The response must consist of the lines below from the one with "proximité immédiate des" through the one with "poursuit Nahuel Pedroso, avant", exactly as they appear and with both ends kept.

(Material shown):
===============

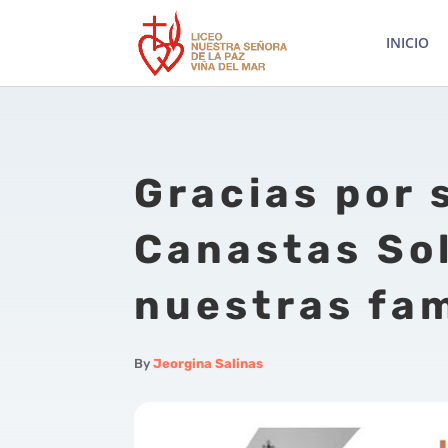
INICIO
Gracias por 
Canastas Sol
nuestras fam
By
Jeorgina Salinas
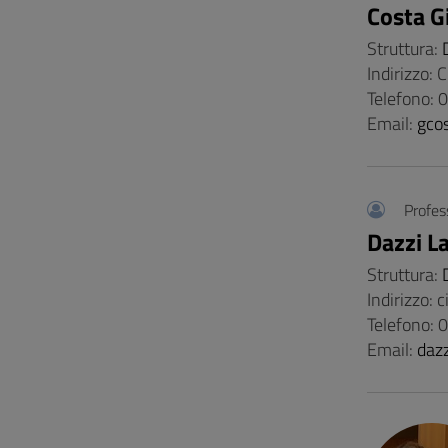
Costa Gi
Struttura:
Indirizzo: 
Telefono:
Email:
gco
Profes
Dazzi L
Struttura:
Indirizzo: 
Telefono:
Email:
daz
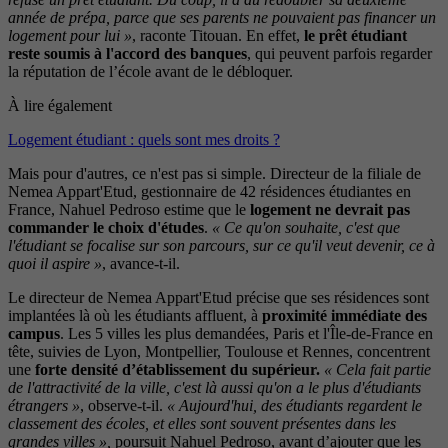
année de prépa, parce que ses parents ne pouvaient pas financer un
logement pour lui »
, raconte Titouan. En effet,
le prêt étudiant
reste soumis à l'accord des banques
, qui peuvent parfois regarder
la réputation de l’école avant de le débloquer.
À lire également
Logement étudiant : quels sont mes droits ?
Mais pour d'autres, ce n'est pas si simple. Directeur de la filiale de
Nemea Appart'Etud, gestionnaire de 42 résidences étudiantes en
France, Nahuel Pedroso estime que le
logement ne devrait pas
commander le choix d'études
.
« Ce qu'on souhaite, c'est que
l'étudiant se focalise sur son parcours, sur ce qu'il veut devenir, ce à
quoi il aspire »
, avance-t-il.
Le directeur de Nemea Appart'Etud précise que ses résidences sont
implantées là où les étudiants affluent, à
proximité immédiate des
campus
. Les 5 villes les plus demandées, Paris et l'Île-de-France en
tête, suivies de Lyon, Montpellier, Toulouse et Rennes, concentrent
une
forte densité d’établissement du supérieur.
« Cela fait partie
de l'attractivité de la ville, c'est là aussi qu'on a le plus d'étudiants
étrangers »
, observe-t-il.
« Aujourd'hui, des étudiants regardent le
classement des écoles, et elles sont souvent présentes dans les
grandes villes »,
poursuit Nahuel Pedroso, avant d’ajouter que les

===============

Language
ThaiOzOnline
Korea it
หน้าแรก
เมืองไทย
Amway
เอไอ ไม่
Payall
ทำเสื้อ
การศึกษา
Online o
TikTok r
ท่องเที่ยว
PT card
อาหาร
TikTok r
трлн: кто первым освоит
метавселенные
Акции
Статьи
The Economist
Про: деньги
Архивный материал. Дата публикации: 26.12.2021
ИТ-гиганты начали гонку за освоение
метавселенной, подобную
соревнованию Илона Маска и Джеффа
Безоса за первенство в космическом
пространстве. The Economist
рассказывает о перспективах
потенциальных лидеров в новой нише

===============

(Written answer):
proximité immédiate des
campus
. Les 5 villes les plus demandées, Paris et l'Île-de-France en
tête, suivies de Lyon, Montpellier, Toulouse et Rennes, concentrent
une
forte densité d’établissement du supérieur.
« Cela fait partie
de l'attractivité de la ville, c'est là aussi qu'on a le plus d'étudiants
étrangers »
, observe-t-il.
« Aujourd'hui, des étudiants regardent le
classement des écoles, et elles sont souvent présentes dans les
grandes villes »,
poursuit Nahuel Pedroso, avant d’ajouter que les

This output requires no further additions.